▸ What you will do
Among the entries below, extract exactly the lines that run from the one with "Also consider switching" through the one with "subscriptions start and", both ends included.

[Transcribed page contents]
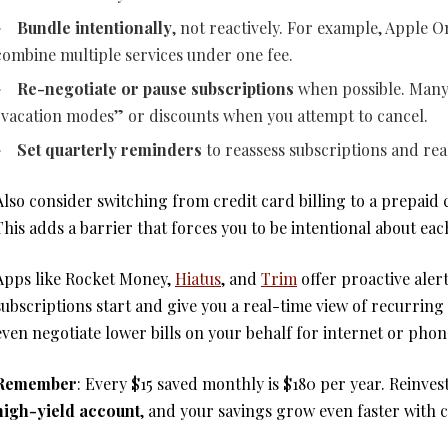
Bundle intentionally
, not reactively. For example, Apple 
combine multiple services under one fee.
Re-negotiate or pause subscriptions
when possible. Many
“vacation modes” or discounts when you attempt to cancel.
Set quarterly reminders
to reassess subscriptions and rea
Also consider switching from credit card billing to a prepaid
This adds a barrier that forces you to be intentional about eac
Apps like Rocket Money,
Hiatus
, and
Trim
offer proactive ale
subscriptions start and give you a real-time view of recurring
even negotiate lower bills on your behalf for internet or phon
Remember
: Every $15 saved monthly is $180 per year. Reinvest
high-yield account
, and your savings grow even faster with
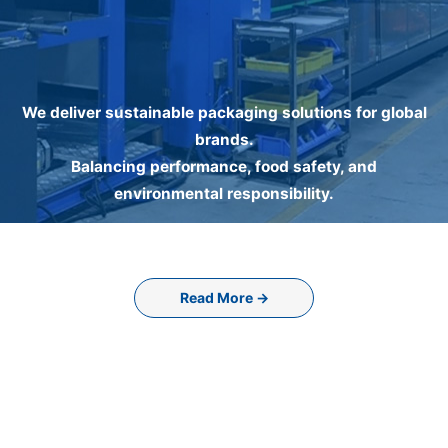
We deliver sustainable packaging solutions for global
brands.
Balancing performance, food safety, and
environmental responsibility.
Read More →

▸ Written solution
Also consider switching from credit card billing to a prepaid
This adds a barrier that forces you to be intentional about eac
Apps like Rocket Money,
Hiatus
, and
Trim
offer proactive ale
subscriptions start and give you a real-time view of recurring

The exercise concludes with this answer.